Ci sono alcuni film horror che sfruttano solo l’aspetto psicologico per creare tensione e turbare lo spettatore. Spesso in queste pellicole viene lasciato totalmente spazio allo sviluppo dei personaggi e alla costruzione della storia e vengono lasciati da parte, spesso totalmente, tutti quegli aspetti che alcuni ritengono essenziali in un film horror, ovvero il sangue e la violenza. Se l’idea che un film horror possa entrarvi nelle ossa grazie a tutti quegli aspetti psicologici non visibili, allora a partire dal 17 luglio vi aspetta al cinema You’ll Never Find Me.
Un uomo solo nella sua roulotte sta passando la notte sveglio ad ascoltare vecchie canzoni alla radio. All’improvviso inizia una forte tempesta e qualcuno comincia a bussare alla sua porta. Sotto alla pioggia c’è una ragazza che chiede all’uomo un passaggio. Non potendo però prendere la macchina fino all’alba, il padrone di casa la invita ad entrare. La sconosciuta era al mare quando è iniziato a piovere, quindi ha cominciato a camminare scalza cercando qualcuno disposto a darle un passaggio, finendo così a bussare alla porta di quella roulotte. Anche se l’uomo cerca di essere ospitale offrendo alla ragazza qualcosa di caldo da mangiare e dei vestiti asciutti, comincia a nutrire fin da subito dei dubbi sulle sue intenzioni: la spiaggia non è vicina e poi cosa ci faceva una turista al mare alle due di notte in pieno inverno?

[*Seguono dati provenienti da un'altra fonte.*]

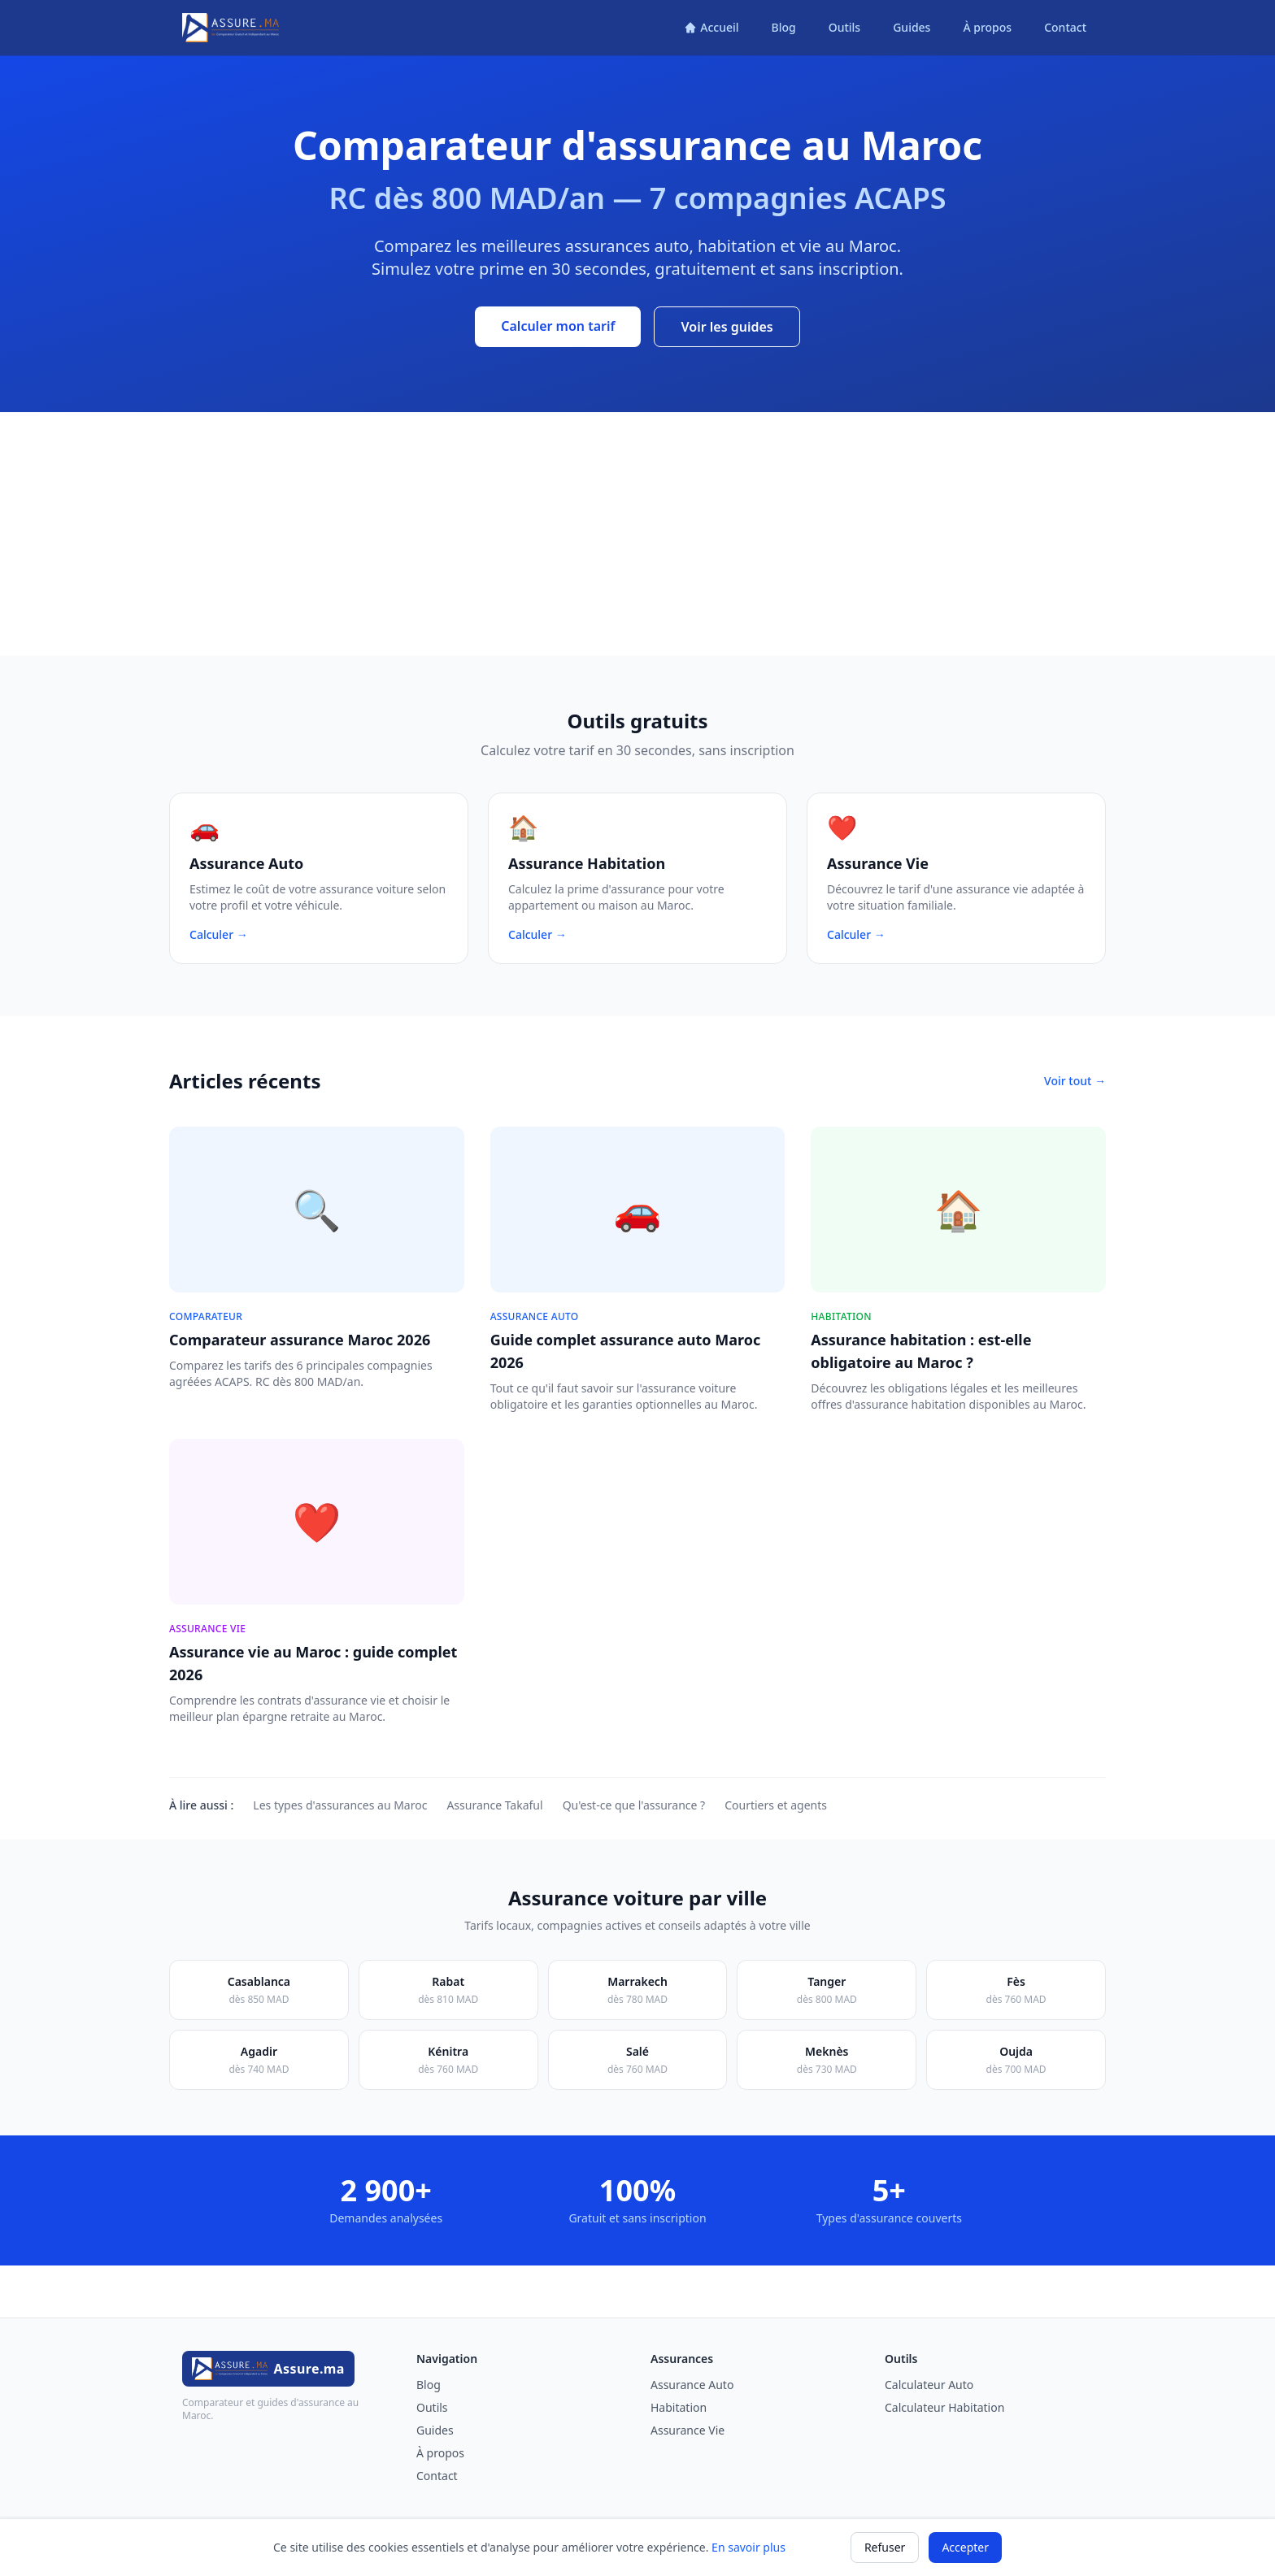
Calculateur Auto (929, 2384)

Quella sconosciuta non gli sta raccontando la verità. You’ll Never Find Me non è un film di una casa di produzione famosa, creato per il grande pubblico con un budget enorme e con un cast infinito composto quasi interamente da nomi importanti. Non è neanche quel tipo di horror che attira le folle e di cui si sente parlare per settimane sui social. Diciamo la verità: probabilmente non lo avete mai neanche sentito nominare. Non fatevi però scoraggiare da tutto questo perché gli horror più sorprendenti ed emozionanti si nascondono spesso dietro a case di produzione indipendenti e cast minimalisti. You’ll Never Find Me è un film horror psicologico australiano che è stato creato grazie ad un micro-budget di circa 400 mila dollari australiani, ad un cast estremamente talentuoso composto da soli due attori (Brendan Rock e Jordan Cowan), e alla passione di chi lo ha scritto e diretto (Indianna Bell e Josiah Allen), che è evidente per tutta la durata del film.

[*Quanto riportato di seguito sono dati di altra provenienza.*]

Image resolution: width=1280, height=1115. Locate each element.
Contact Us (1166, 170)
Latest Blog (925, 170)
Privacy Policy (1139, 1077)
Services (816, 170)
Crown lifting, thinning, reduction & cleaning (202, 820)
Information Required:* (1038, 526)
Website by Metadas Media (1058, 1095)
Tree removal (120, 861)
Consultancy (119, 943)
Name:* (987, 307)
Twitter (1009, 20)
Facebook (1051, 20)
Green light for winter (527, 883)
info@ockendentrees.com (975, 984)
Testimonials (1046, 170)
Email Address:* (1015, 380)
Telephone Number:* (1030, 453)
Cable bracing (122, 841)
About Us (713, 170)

Per tutta la prima parte il film non è altro che una conversazione tra due sconosciuti che non si fidano della persona che hanno davanti e che continuano a fare domande proprio per cercare di capire in che situazione si siano cacciati. Da una parte abbiamo una ragazza, sola e senza niente, che si è ritrovata a chiedere aiuto ad uno sconosciuto e che rimane bloccata in casa sua per colpa di una tempesta. Dall’altra invece c’è un uomo che stava passando una notte come tante, tormentato dall’insonnia e dalla solitudine, e che si è ritrovato ad aprire la porta e ad ospitare una sconosciuta in difficoltà – sconosciuta che però non sta raccontando la verità. I due non sono tranquilli in quella situazione, ma cercano comunque di tranquillizzare lo sconosciuto che hanno di fronte; lui perché si rende conto del disagio che sta provando lei, e lei perché vuole essere sicura di uscire sana e salva da quella situazione.

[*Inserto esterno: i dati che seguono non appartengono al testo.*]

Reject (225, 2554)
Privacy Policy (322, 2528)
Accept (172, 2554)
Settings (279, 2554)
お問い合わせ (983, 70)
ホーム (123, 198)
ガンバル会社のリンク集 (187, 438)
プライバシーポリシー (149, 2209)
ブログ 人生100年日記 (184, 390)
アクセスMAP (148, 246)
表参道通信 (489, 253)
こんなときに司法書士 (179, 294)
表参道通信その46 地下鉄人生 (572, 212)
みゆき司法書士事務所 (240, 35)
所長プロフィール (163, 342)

Questa conversazione, basata sul sospetto reciproco e sulla volontà di trasmettere comunque tranquillità e sicurezza, è tutto quello che viene usato per costruire la storia e la caratterizzazione dei due protagonisti, ma anche per creare tensione nello spettatore che si ritrova ad assistere a uno scambio di battute senza avere però una storia di fondo per capire esattamente cosa stia succedendo. Così come l’uomo non ha elementi per capire le vere intenzione della sconosciuta, e così come la ragazza non riesce a decifrare la vera natura dello sconosciuto. In un film senza fronzoli o effetti speciali non c’è spazio per l’errore o l’incertezza, perché non ci si può nascondere dietro a nulla. Ed è proprio in questi casi che il talento del cast e della troupe viene messo in risalto. La scrittura riesce a creare un senso di confusione che però porta con sé curiosità (e non una frustrazione che rischierebbe di far abbandonare la visione). La fotografia gioca con la mente dello spettatore, creando delle immagini suggestive ed inquietanti. E soprattutto, l’interpretazione dei due attori protagonisti è semplicemente magistrale. Tutti questi elementi messi insieme hanno formato un horror psicologico d’atmosfera, che riesce a creare un senso di smarrimento e solitudine nello spettatore. Un film certamente lento, che però non risulta frustrante e che, anzi, porta a domandarsi cosa stia succedendo davvero.